7. The method according to claim 1, characterized in that, The breast milk multi-omics composition database supports query, filtering, chart display, and / or data export functions.

8. The method according to claim 1, characterized in that, Using the aforementioned breast milk multi-omics composition database, multiple biomarker recognition models were trained based on various machine learning algorithms, including: Based on the breast milk multi-omics composition database, the macronutrient characteristics, vitamin and mineral characteristics, MFGM protein characteristics, species abundance characteristics, α diversity characteristics and / or β diversity characteristics of the breast milk samples were extracted. Based on the macronutrient characteristics, vitamin and mineral characteristics, MFGM protein characteristics, species abundance characteristics, α diversity characteristics, and / or β diversity characteristics, a standardized feature matrix is ​​constructed; The standardized feature matrix is ​​used to construct a sample dataset; Based on the sample dataset, multiple marker recognition models were trained using various machine learning algorithms.
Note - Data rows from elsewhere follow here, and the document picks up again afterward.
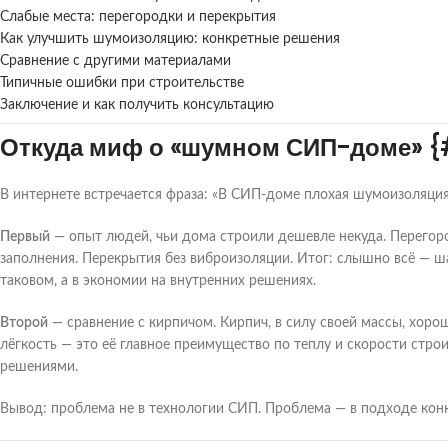
Слабые места: перегородки и перекрытия
Как улучшить шумоизоляцию: конкретные решения
Сравнение с другими материалами
Типичные ошибки при строительстве
Заключение и как получить консультацию
Откуда миф о «шумном СИП-доме» {
В интернете встречается фраза: «В СИП-доме плохая шумоизоляция»
Первый
— опыт людей, чьи дома строили дешевле некуда. Перегоро
заполнения. Перекрытия без виброизоляции. Итог: слышно всё — ша
таковом, а в экономии на внутренних решениях.
Второй
— сравнение с кирпичом. Кирпич, в силу своей массы, хорош
лёгкость — это её главное преимущество по теплу и скорости стр
решениями.
Вывод: проблема не в технологии СИП. Проблема — в подходе кон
9. The method according to claim 1, characterized in that, The candidate markers are input into the multiple marker recognition models to determine key marker combinations, including: The candidate markers are input into the multiple marker recognition models to obtain multiple scores. Calculate a comprehensive importance score based on the multiple scores; The candidate markers were verified to obtain the verification results; The key marker combination is determined based on the overall importance score and the verification results.

10. A processing device for multi-omics components of breast milk, characterized in that, include: The component detection unit is used to detect the components of breast milk samples and obtain the component detection results; A gene sequencing unit is used to sequence the genes in the breast milk sample and obtain sequencing results. A dataset unit is used to construct an original dataset based on the basic information, detection data, and auxiliary information of the breast milk sample, wherein the detection data includes the component detection results and sequencing results; A database unit is used to construct a breast milk multi-omics component database based on the original dataset; The model training unit is used to train multiple biomarker recognition models using the breast milk multi-omics composition database and based on various machine learning algorithms. The model application unit is used to input candidate markers into the multiple marker recognition models to determine the key marker combination.